Plant Operation

Akademik Lomonosov / Regulator Grants Operating Licence For Russia’s First Floating Nuclear Station

By David Dalton
27 June 2019

Regulator Grants Operating Licence For Russia’s First Floating Nuclear Station
The Akademik Lomonosov floating nuclear station. Photo courtesy Rosatom.
Rosenergoatom Concern has received a licence to operate the Akademik Lomonosov floating nuclear power station until 2029, Russian state nuclear corporation Rosatom has announced.

The 10-year licence was issued by Russia’s state nuclear regulator Rostekhnadzor. Rosenergoatomm said earlier ths year it was expecting the licence to be issued in July.

Rosenergoatom director-general Andrei Petrov, said obtaining the licence was the result of many years of complex work to create a unique nuclear facility.

In August the Akademik Lomonosov will be towed from Murmansk, where trials have been taking place, to its base in Pavek, an Arctic port town in the country’s far northeastern region of Chukotka.

Work is underway in Pavek on coastal infrastructure needed to attach the floating plant to city power and heating grids.

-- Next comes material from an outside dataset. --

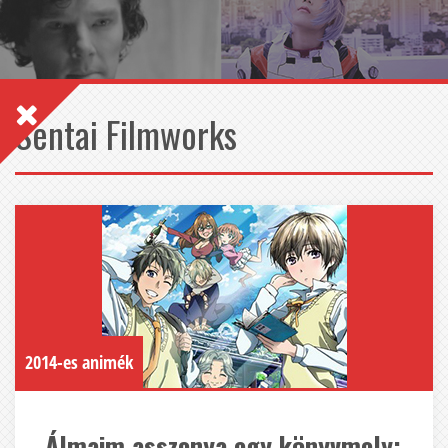
Sentai Filmworks
2014-es animék
Álmaim asszonya egy könyvmoly:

In December, the Akademik Lomonosov is scheduled to begin supplying energy to Pevek.

The Akademik Lomonosov will be the first vessel of a proposed fleet of floating plants with small pressurised water reactor units that can provide energy, heat and desalinated water to remote and arid areas of Russia.

The 21,000-tonne vessel has two Russian-designed KLT-40S reactor units with an electrical power generating capacity of 35 MW each, sufficient for a city with a population of around 200,000 people.

It will be the first floating nuclear station to be built and deployed since the MH-1A, also known as the Sturgis, in the US in 1967. The Sturgis was towed to the Panama Canal Zone that it supplied with 10 MW of electricity from October 1968 to 1976.